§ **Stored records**

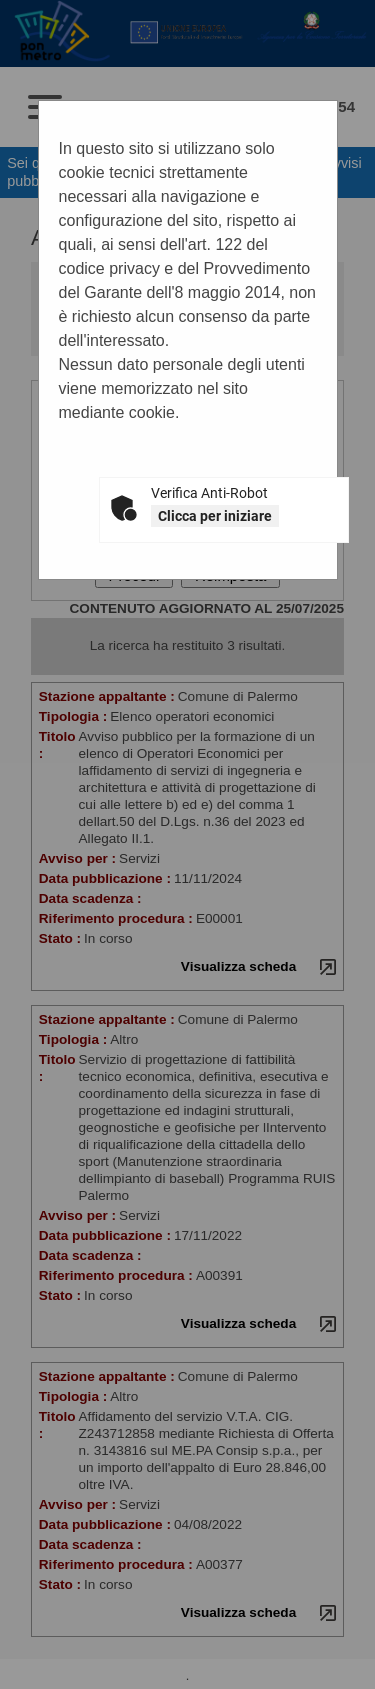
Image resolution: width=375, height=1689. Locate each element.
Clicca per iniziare (215, 516)
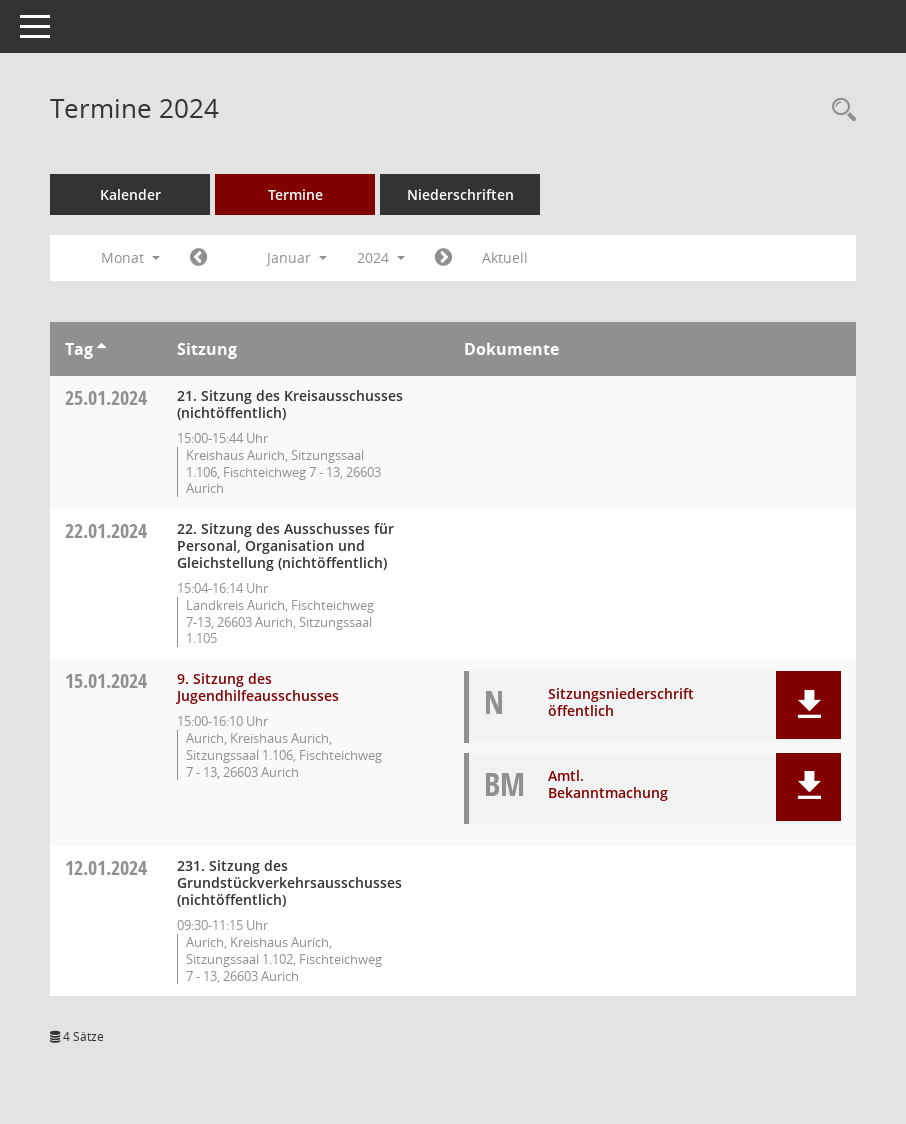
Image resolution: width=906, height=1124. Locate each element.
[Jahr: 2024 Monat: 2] (443, 258)
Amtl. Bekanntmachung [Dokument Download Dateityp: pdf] (608, 784)
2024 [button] (381, 257)
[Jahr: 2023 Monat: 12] (198, 258)
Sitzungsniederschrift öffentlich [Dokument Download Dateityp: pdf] (621, 702)
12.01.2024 (106, 867)
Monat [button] (130, 257)
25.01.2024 (106, 397)
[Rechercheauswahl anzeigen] (839, 110)
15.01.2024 (106, 680)
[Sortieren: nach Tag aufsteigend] (101, 349)
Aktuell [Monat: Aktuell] (505, 257)
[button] (808, 705)
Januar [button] (297, 257)
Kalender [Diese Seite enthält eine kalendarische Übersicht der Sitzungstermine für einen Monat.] (130, 194)
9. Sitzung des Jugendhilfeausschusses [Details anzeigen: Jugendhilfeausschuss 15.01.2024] (258, 687)
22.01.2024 (106, 530)
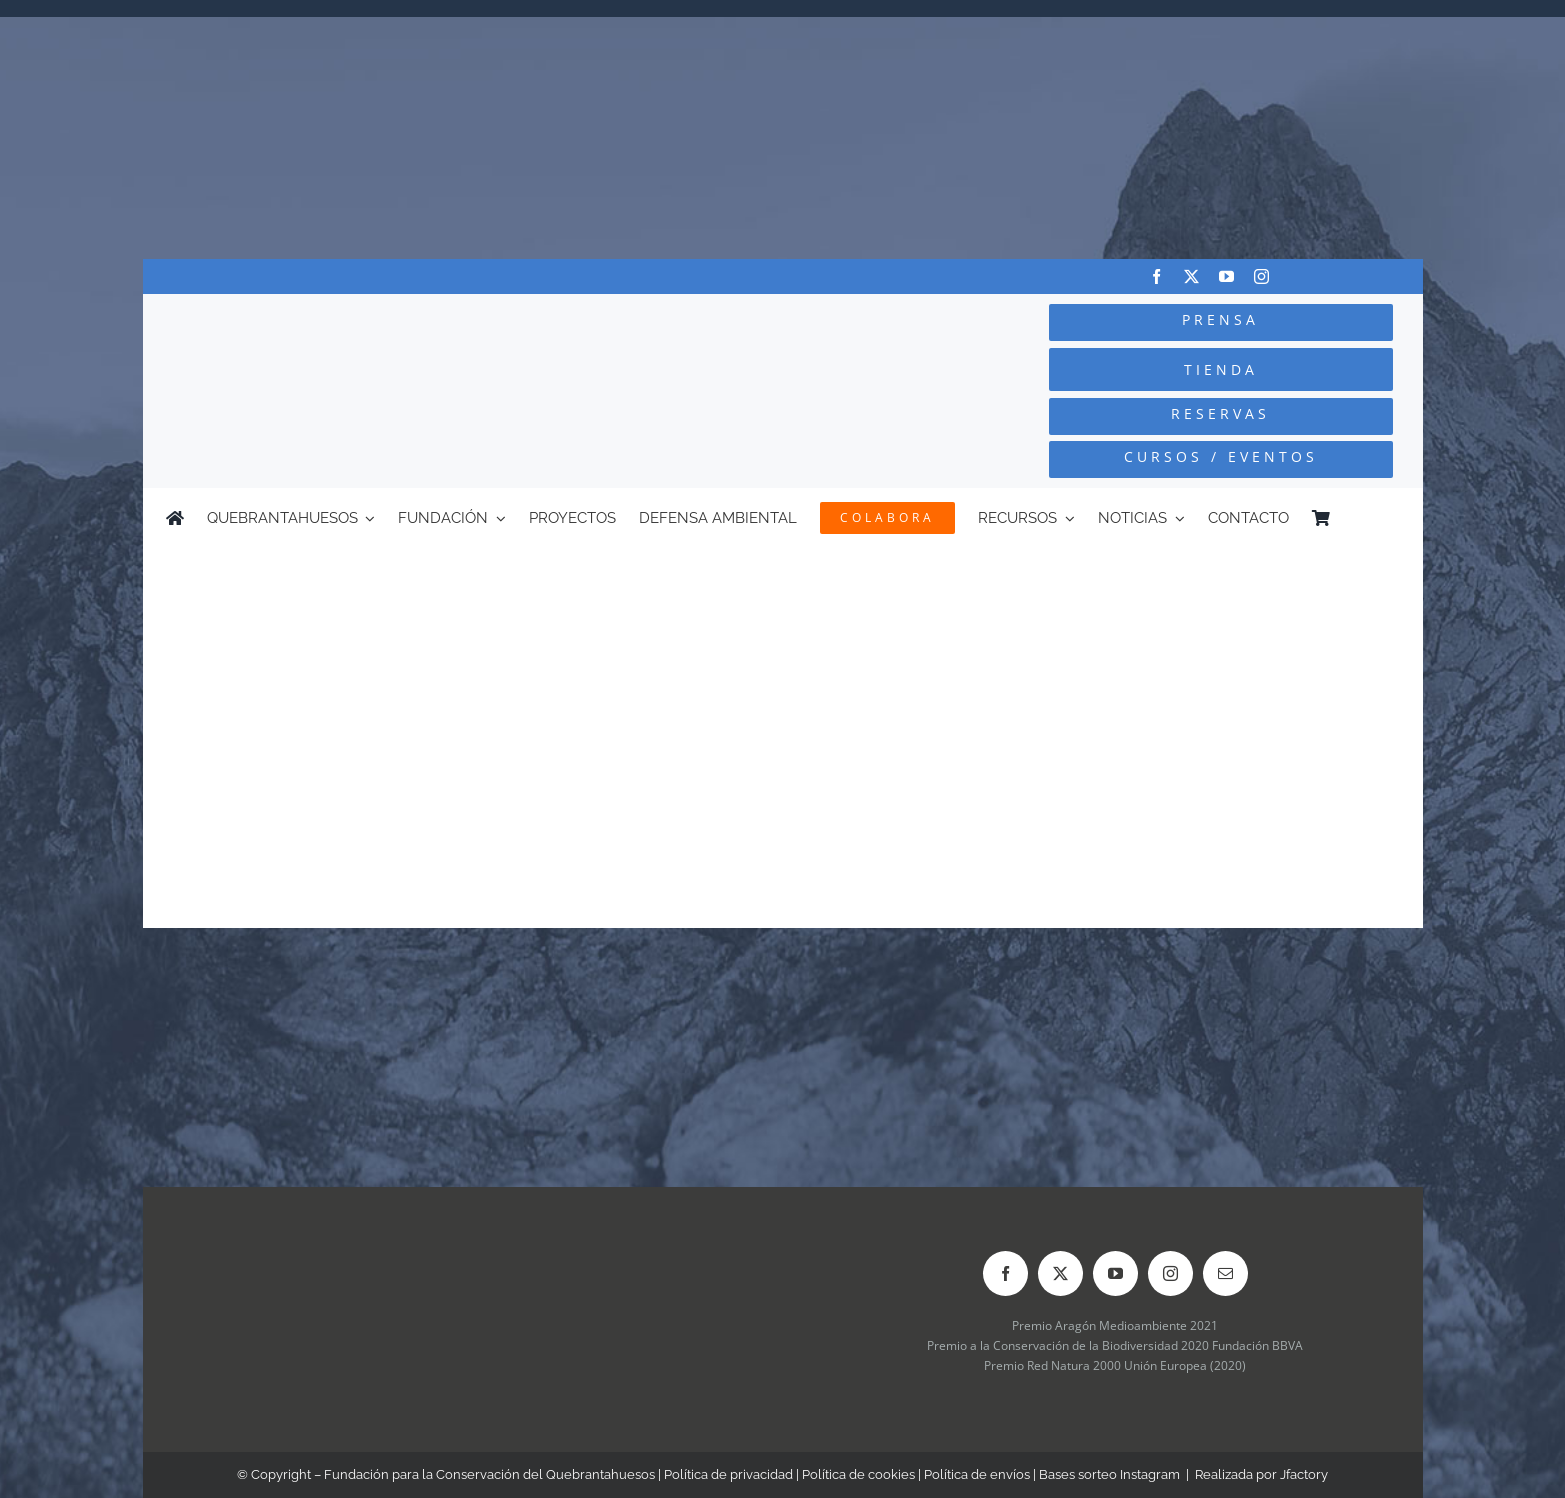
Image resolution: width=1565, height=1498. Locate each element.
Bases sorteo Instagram (1109, 1474)
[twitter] (1191, 276)
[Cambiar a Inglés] (1390, 518)
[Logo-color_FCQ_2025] (383, 321)
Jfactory (1304, 1474)
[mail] (1225, 1273)
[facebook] (1156, 276)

§ **Try it**
Take the records above and transcribe them exactly, dropping every picture.

§ **Exercise result**
Image resolution: width=375, height=1689. Locate each element.
Clicca per iniziare (215, 516)
Image resolution: width=906, height=1124. Locate each element.
[Jahr: 2024 Monat: 2] (443, 258)
Amtl. Bekanntmachung [Dokument Download Dateityp: pdf] (608, 784)
2024 [button] (381, 257)
[Jahr: 2023 Monat: 12] (198, 258)
Sitzungsniederschrift öffentlich [Dokument Download Dateityp: pdf] (621, 702)
12.01.2024 (106, 867)
Monat [button] (130, 257)
25.01.2024 (106, 397)
[Rechercheauswahl anzeigen] (839, 110)
15.01.2024 (106, 680)
[Sortieren: nach Tag aufsteigend] (101, 349)
Aktuell [Monat: Aktuell] (505, 257)
[button] (808, 705)
Januar [button] (297, 257)
Kalender [Diese Seite enthält eine kalendarische Übersicht der Sitzungstermine für einen Monat.] (130, 194)
9. Sitzung des Jugendhilfeausschusses [Details anzeigen: Jugendhilfeausschuss 15.01.2024] (258, 687)
22.01.2024 (106, 530)
Image resolution: width=1565, height=1498. Locate each element.
Bases sorteo Instagram (1109, 1474)
[twitter] (1191, 276)
[Cambiar a Inglés] (1390, 518)
[Logo-color_FCQ_2025] (383, 321)
Jfactory (1304, 1474)
[mail] (1225, 1273)
[facebook] (1156, 276)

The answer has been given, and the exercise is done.